*** Opening of Provided records ***
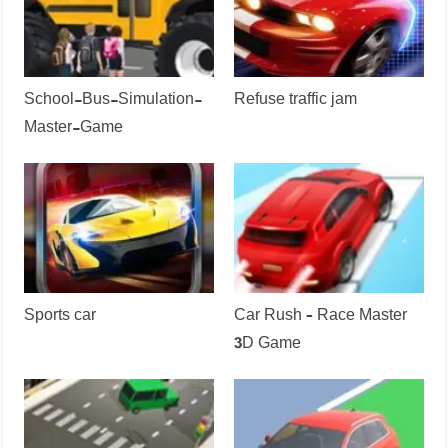
School-Bus-Simulation-
Refuse traffic jam
Master-Game
Sports car
Car Rush – Race Master
3D Game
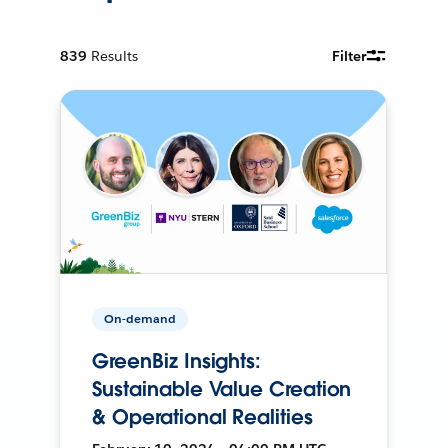
839
Results
Filter
On-demand
GreenBiz Insights:
Sustainable Value Creation
& Operational Realities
*** Close of Provided records ***
-- Work item --
Retype every entry exactly, but keep the pictures out of your copy.

-- Solution --
School-Bus-Simulation-
Refuse traffic jam
Master-Game
Sports car
Car Rush – Race Master
3D Game
839
Results
Filter
On-demand
GreenBiz Insights:
Sustainable Value Creation
& Operational Realities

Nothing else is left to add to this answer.